Relative to that same coordinate system, if the situation is static, the photon frequency is constant. Local observers at each point may have clocks that run at different rates because of the time dilation effect of the gravitational potential, so they may record different frequencies relative to their local clocks, but that does not mean that the photon frequency speeds up or slows down.

This also applies to massive objects as well as photons. If they are freely falling through a static gravitational field, the total energy of the object as seen within the relevant coordinate system is constant. This matches the Newtonian concept that potential plus kinetic energy is constant.

yuiop

Here is an even better analogy, because you can actually do this at home and demonstrate to yourself what really happens. Get a piece of gutter or flexible curtain track or even a track for toy matchbox cars. Set up the track so that start is higher than the finish. Get some marbles and roll them down the track starting them off at one minute intervals. Notice that whatever the incline of the track they always arrive at the far end in one minute intervals. The conclusion you should reach is that the receiving frequency is always the same as the transmitting frequency.
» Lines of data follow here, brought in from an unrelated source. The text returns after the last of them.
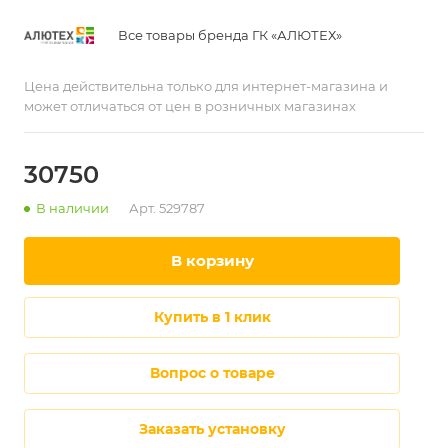
Все товары бренда ГК «АЛЮТЕХ»
Цена действительна только для интернет-магазина и
может отличаться от цен в розничных магазинах
30750
В наличии
Арт.
529787
в корзину
купить в 1 клик
Вопрос о товаре
Заказать установку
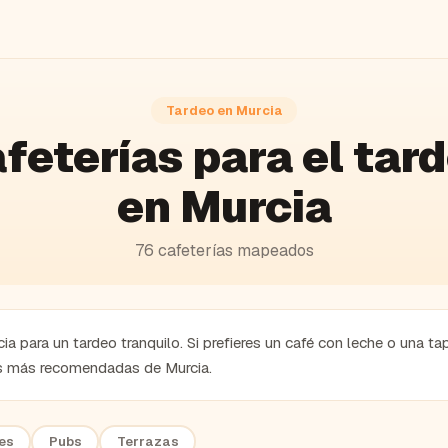
Tardeo en
Murcia
feterías
para el tar
en
Murcia
76
cafeterías
mapeados
a para un tardeo tranquilo. Si prefieres un café con leche o una ta
as más recomendadas de Murcia.
es
Pubs
Terrazas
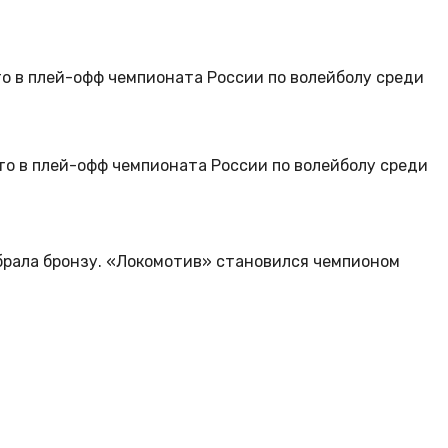
о в плей-офф чемпионата России по волейболу среди
то в плей-офф чемпионата России по волейболу среди
брала бронзу. «Локомотив» становился чемпионом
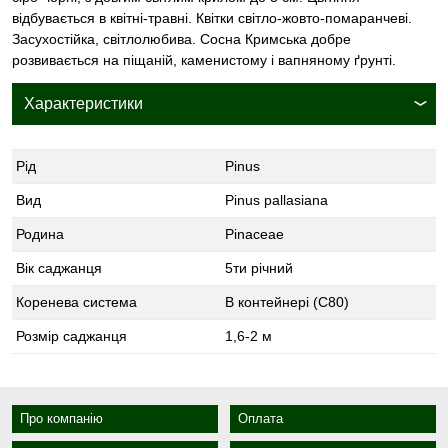
відбувається в квітні-травні. Квітки світло-жовто-помаранчеві.
Засухостійка, світлолюбива. Сосна Кримська добре
розвивається на піщаній, каменистому і вапняному ґрунті.
Характеристики
Рід
Pinus
Вид
Pinus pallasiana
Родина
Pinaceae
Вік саджанця
5ти річний
Коренева система
В контейнері (С80)
Розмір саджанця
1,6-2 м
Про компанію
Оплата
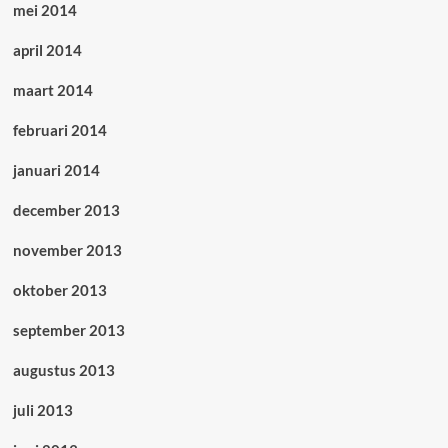
mei 2014
april 2014
maart 2014
februari 2014
januari 2014
december 2013
november 2013
oktober 2013
september 2013
augustus 2013
juli 2013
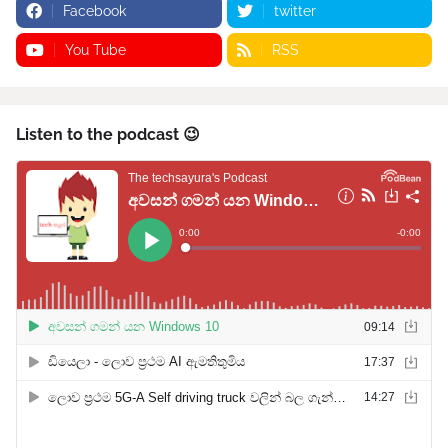
Facebook
twitter
You Tube
RSS
Listen to the podcast 😉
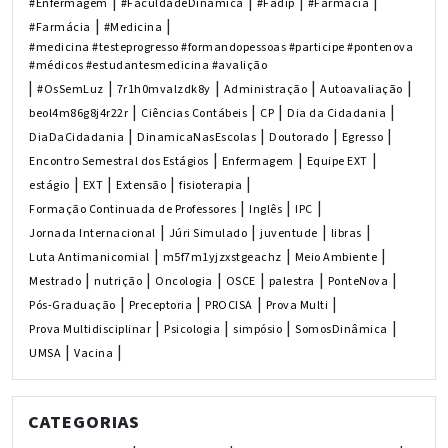
|
|
|
|
#Enfermagem
#FaculdadeDinâmica
#Fadip
#Farmacia
|
|
#Farmácia
#Medicina
#medicina #testeprogresso #formandopessoas #participe #pontenova
#médicos #estudantesmedicina #avalição
|
|
|
|
|
#OsSemLuz
7r1h0mvalzdk8y
Administração
Autoavaliação
|
|
|
|
beol4m86g8j4r22r
Ciências Contábeis
CP
Dia da Cidadania
|
|
|
|
DiaDaCidadania
DinamicaNasEscolas
Doutorado
Egresso
|
|
|
Encontro Semestral dos Estágios
Enfermagem
Equipe EXT
|
|
|
|
estágio
EXT
Extensão
fisioterapia
|
|
|
Formação Continuada de Professores
Inglês
IPC
|
|
|
|
Jornada Internacional
Júri Simulado
juventude
libras
|
|
|
Luta Antimanicomial
m5f7m1yjzxstgeachz
Meio Ambiente
|
|
|
|
|
|
Mestrado
nutrição
Oncologia
OSCE
palestra
PonteNova
|
|
|
|
Pós-Graduação
Preceptoria
PROCISA
Prova Multi
|
|
|
|
Prova Multidisciplinar
Psicologia
simpósio
SomosDinâmica
|
|
UMSA
Vacina
CATEGORIAS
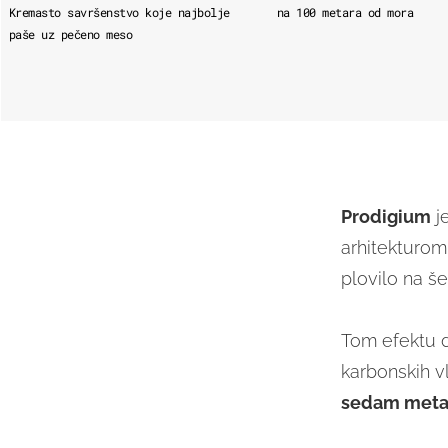
Kremasto savršenstvo koje najbolje
na 100 metara od mora
paše uz pečeno meso
Prodigium
j
arhitekturom
plovilo na še
Tom efektu d
karbonskih v
sedam meta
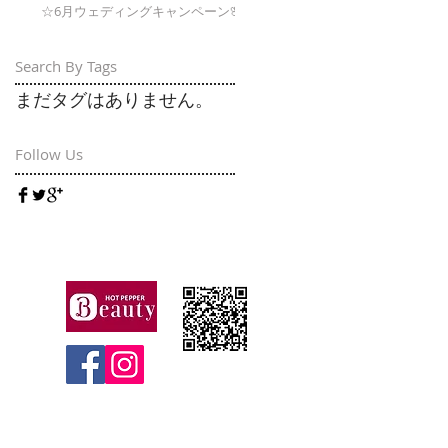
☆6月ウェディングキャンペーン🌸
Search By Tags
まだタグはありません。
Follow Us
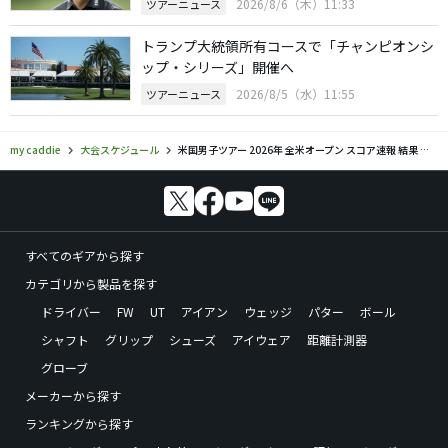
2026/8/6（木）11:33
ツアーニュース
トランプ大統領所有コースで「チャンピオンシ
ップ・シリーズ」開催へ
2026/8/5（水）11:55
ツアーニュース
my caddie
大会スケジュール
米国男子ツアー 2026年 全米オープン スコア速報 結果 リーダーボード
すべてのギアから探す
カテゴリから製品を探す
ドライバー
FW
UT
アイアン
ウェッジ
パター
ボール
シャフト
グリップ
シューズ
アイウェア
距離計測器
グローブ
メーカーから探す
ランキングから探す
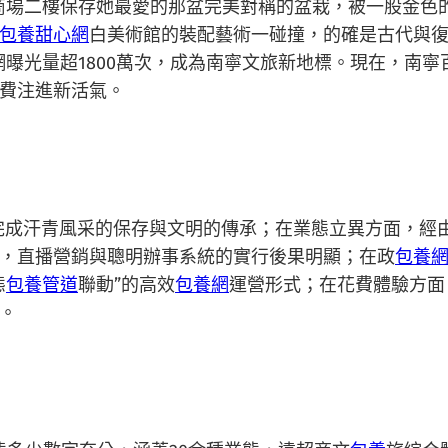
商場二樓保存她最愛的那盆完美對稱的盆栽，被一股金色
包養甜心網
白美術館的裝配藝術一碰撞，的確是古代與復
項目全網曝光量超1800萬次，成為南寧文旅新地標。現在，
費注進新活氣。
勝利完成汗青風采的保存與文明的傳承；在業態立異方面，經
，直播營銷與聰明辦事系統的實行後果明顯；在政
包養網
態
包養管道
聯動”的高效
包養網
運營形式；在花費體驗方面
。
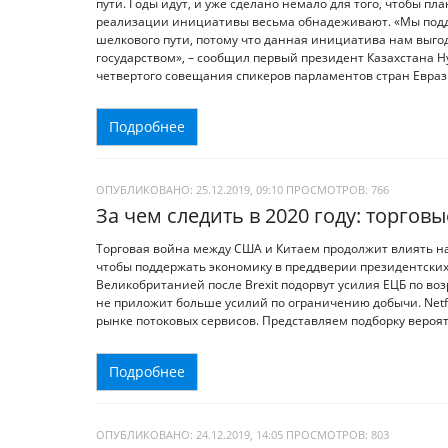
пути. Годы идут, и уже сделано немало для того, чтобы п
реализации инициативы весьма обнадеживают. «Мы подд
шелкового пути, потому что данная инициатива нам выго
государством», – сообщил первый президент Казахстана Ну
четвертого совещания спикеров парламентов стран Евраз
Подробнее
ОПУБЛИКОВАНО: 25.12.2019, 09:10
ПРОСМОТРОВ:
766
За чем следить в 2020 году: торгов
Торговая война между США и Китаем продолжит влиять на
чтобы поддержать экономику в преддверии президентских
Великобританией после Brexit подорвут усилия ЕЦБ по во
не приложит больше усилий по ограничению добычи. Netflix
рынке потоковых сервисов. Представляем подборку вероят
Подробнее
ОПУБЛИКОВАНО: 24.12.2019, 14:05
ПРОСМОТРОВ:
803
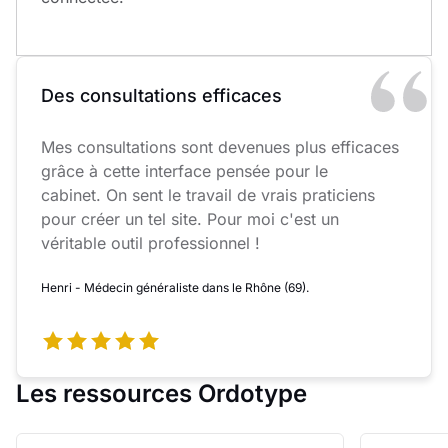
Des consultations efficaces
Mes consultations sont devenues plus efficaces
grâce à cette interface pensée pour le
cabinet. On sent le travail de vrais praticiens
pour créer un tel site. Pour moi c'est un
véritable outil professionnel !
Henri - Médecin généraliste dans le Rhône (69).
Les ressources Ordotype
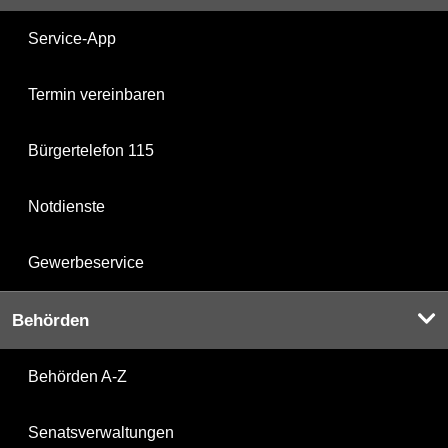
Service-App
Termin vereinbaren
Bürgertelefon 115
Notdienste
Gewerbeservice
Behörden
Behörden A-Z
Senatsverwaltungen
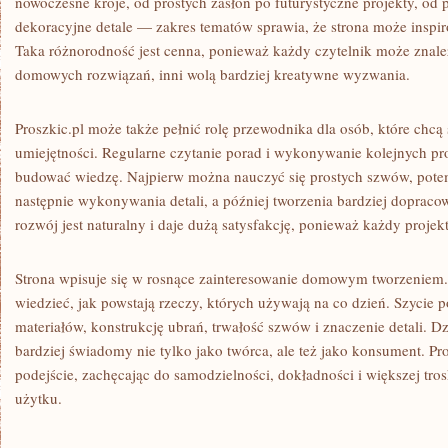
nowoczesne kroje, od prostych zasłon po futurystyczne projekty, o
dekoracyjne detale — zakres tematów sprawia, że strona może inspir
Taka różnorodność jest cenna, ponieważ każdy czytelnik może znaleźć
domowych rozwiązań, inni wolą bardziej kreatywne wyzwania.
Proszkic.pl może także pełnić rolę przewodnika dla osób, które chcą
umiejętności. Regularne czytanie porad i wykonywanie kolejnych p
budować wiedzę. Najpierw można nauczyć się prostych szwów, pote
następnie wykonywania detali, a później tworzenia bardziej dopracow
rozwój jest naturalny i daje dużą satysfakcję, ponieważ każdy projek
Strona wpisuje się w rosnące zainteresowanie domowym tworzeniem.
wiedzieć, jak powstają rzeczy, których używają na co dzień. Szycie 
materiałów, konstrukcję ubrań, trwałość szwów i znaczenie detali. Dz
bardziej świadomy nie tylko jako twórca, ale też jako konsument. Pro
podejście, zachęcając do samodzielności, dokładności i większej tr
użytku.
Now vary the track so that it slopes down at the beginning and then goes upwards on the last half. The marbles initially speed up on the first half of the track and then slow down on the last half of the track and yet they still arrive at the far end of the track at the same frequency. What does change is the speed and the distance between the marbles. You can think of individual marbles as peaks in a wave and the length of the gap between the peaks is the wavelength. Therefore a wave passing through various media at different speeds always maintains its frequency, but the speed and wavelength can change. If you have any doubts about the truth of that then actually do the experiment for real. It will only cost you some loose change. If that is still too much do a computer simulation with two sections of track with points travelling at one speed one first section of track and different speed on the second section of track and demonstrate that at any point along the track, the points always pass with the same frequency. If after all that you still not convinced yourself that frequency stays constant then I can only assume you lost your marbles.

The same is true for gravitational redshift. Using Schwarzschild coordinates, the wavelength and speed of a photon climbing out of a gravity well increases, but the frequency remains constant. It is only because the clocks of different observers at different heights run at different rates, that the frequency appears to slow down from the point of view of local observers.

In cosmology the redshift of light from distant galaxies is put down to stretching of space between galaxies as the universe expands which in turn stretches the wavelength of the light in transit and slows it down to a certain extent. (There are corrections for gravitational redshift due to the mass of the galaxies but this is a minor effect.) This is a difficult concept because it is difficult to imagine how a vacuum can stretch. How do we know the redshift is not simply due to the galaxies receding away from us in static space? The main clue is the cosmic microwave background (CMB) radiation. The frequency of the CMB is consistent with a extreme high frequencies during the big bang followed by billions of years of expanding space stretching the wavelength to the values we observe today.